My ex boyfriend wants to stay friends. What should I do? ?
My ex boyfriend recently broke up with me because he wanted to find his purpose and focus on other issues. Our relationship has grown toxic, so I decided to respect his decision (but I still wonder why we can’t do this together). We decided to talk it out some more, and he said he still cares for and trusts me. He said wants to stay friends and not to give any false hope, but if feelings are still mutual, we’d try again. The day after we talked, he hits me up and asks if I’d like to watch a movie with him. I refused at first since we just broke up, but after awhile I changed my mind to catch the vibe of between us post break up. On the day of the movie, it felt distant. There was a distinct space; he wouldn’t get close to me. Between my friends and I, we’d be able to sit shoulder to shoulder comfortably. But with him, it felt so stiff. then he seemed after cold when I texted him a day after. He doesn’t really have anyone to talk about his problems and our break up, and it seems like he doesn’t want to think about our break up either.
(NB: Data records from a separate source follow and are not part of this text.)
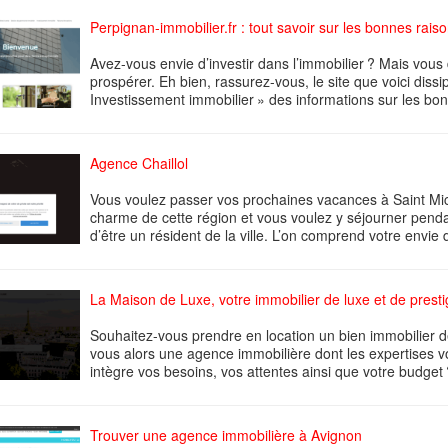
Perpignan-immobilier.fr : tout savoir sur les bonnes raiso
Avez-vous envie d’investir dans l’immobilier ? Mais vous
prospérer. Eh bien, rassurez-vous, le site que voici diss
Investissement immobilier » des informations sur les bon
Agence Chaillol
Vous voulez passer vos prochaines vacances à Saint Mich
charme de cette région et vous voulez y séjourner penda
d’être un résident de la ville. L’on comprend votre envie d
La Maison de Luxe, votre immobilier de luxe et de prest
Souhaitez-vous prendre en location un bien immobilier 
vous alors une agence immobilière dont les expertises v
intègre vos besoins, vos attentes ainsi que votre budget 
Trouver une agence immobilière à Avignon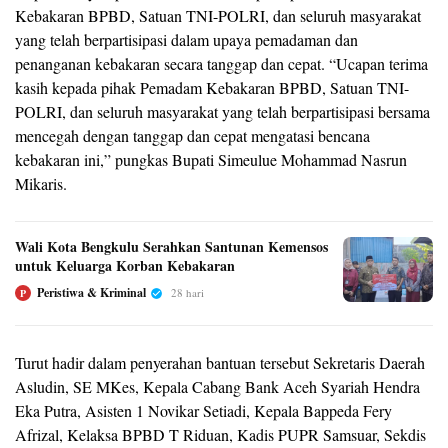
Kebakaran BPBD, Satuan TNI-POLRI, dan seluruh masyarakat
yang telah berpartisipasi dalam upaya pemadaman dan
penanganan kebakaran secara tanggap dan cepat. “Ucapan terima
kasih kepada pihak Pemadam Kebakaran BPBD, Satuan TNI-
POLRI, dan seluruh masyarakat yang telah berpartisipasi bersama
mencegah dengan tanggap dan cepat mengatasi bencana
kebakaran ini,” pungkas Bupati Simeulue Mohammad Nasrun
Mikaris.
Wali Kota Bengkulu Serahkan Santunan Kemensos
untuk Keluarga Korban Kebakaran
Peristiwa & Kriminal
28 hari
P
Turut hadir dalam penyerahan bantuan tersebut Sekretaris Daerah
Asludin, SE MKes, Kepala Cabang Bank Aceh Syariah Hendra
Eka Putra, Asisten 1 Novikar Setiadi, Kepala Bappeda Fery
Afrizal, Kelaksa BPBD T Riduan, Kadis PUPR Samsuar, Sekdis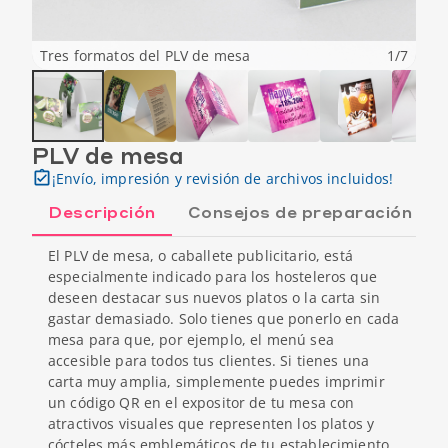
Tres formatos del PLV de mesa
1
/
7
PLV de mesa
¡Envío, impresión y revisión de archivos incluidos!
Descripción
Consejos de preparación
El PLV de mesa, o caballete publicitario, está
especialmente indicado para los hosteleros que
deseen destacar sus nuevos platos o la carta sin
gastar demasiado. Solo tienes que ponerlo en cada
mesa para que, por ejemplo, el menú sea
accesible para todos tus clientes. Si tienes una
carta muy amplia, simplemente puedes imprimir
un código QR en el expositor de tu mesa con
atractivos visuales que representen los platos y
cócteles más emblemáticos de tu establecimiento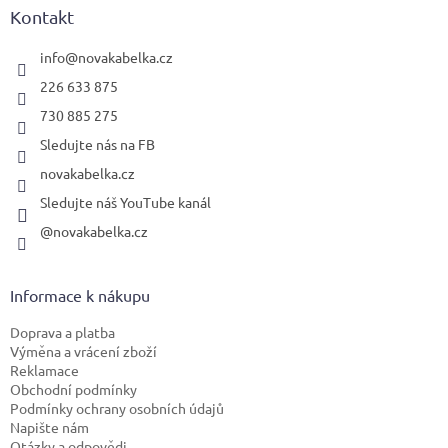
a
Kontakt
t
í
info
@
novakabelka.cz
226 633 875
730 885 275
Sledujte nás na FB
novakabelka.cz
Sledujte náš YouTube kanál
@novakabelka.cz
Informace k nákupu
Doprava a platba
Výměna a vrácení zboží
Reklamace
Obchodní podmínky
Podmínky ochrany osobních údajů
Napište nám
Otázky a odpovědi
I’m trusting that he’s going through some things right now. But my question is:
Should I stay friends with him? I’m a bit sad over the break up, but as I said I’ll respect his decision. Would there be a chance for us to get back together? I do miss him and I want to fix our relationship. I still love him lol. Is he just completely done with me? What are your experiences being friends with your ex? I’m sorry, I’m so confused on what to do now.
- LindaLv 72 months ago
Some people can just be friends with their ex and some cannot. In your particular case, he broke up with you to find his so called purpose but then he asked to take you to a movie and he wouldn't hardly talk and he seemed unnaturally stiff and almost cordial. I would date others and let him have his space to find himself and figure out whether he loves you or not? You cannot fix this alone without his input and he needs to make a decision and not leave you wondering how he feels and what his next move will be? If he cannot decide soon, you might have to move on and let him know you cannot wait for him to make up his mind forever. Good luck!Source(s): Experience with men
- 2 months ago
Yeah what he's doing isn't completely fair to you. Even though he initiated the breakup, you were still apart of it too and need to heal from it. I would suggest cutting him off for now and letting him find whatever he is looking for. He can't do that if he's still distracted by the feelings and emotions that were there between you two.
- JanetLv 72 months ago
You CAN be friends, but ONLY once you are totally over him ... at least a year or more. Until then, you need to TOTALLY avoid him in all ways.
A toxic relationship is a clear indication that you two are not compatible and that breaking up is the right thing to do.
As for "feelings" .. those are not love. Feelings are a selfish attachment to how WE feel. And the more we are in the relationship for selfish reasons, the more toxic it will be and the less likely it will ever last.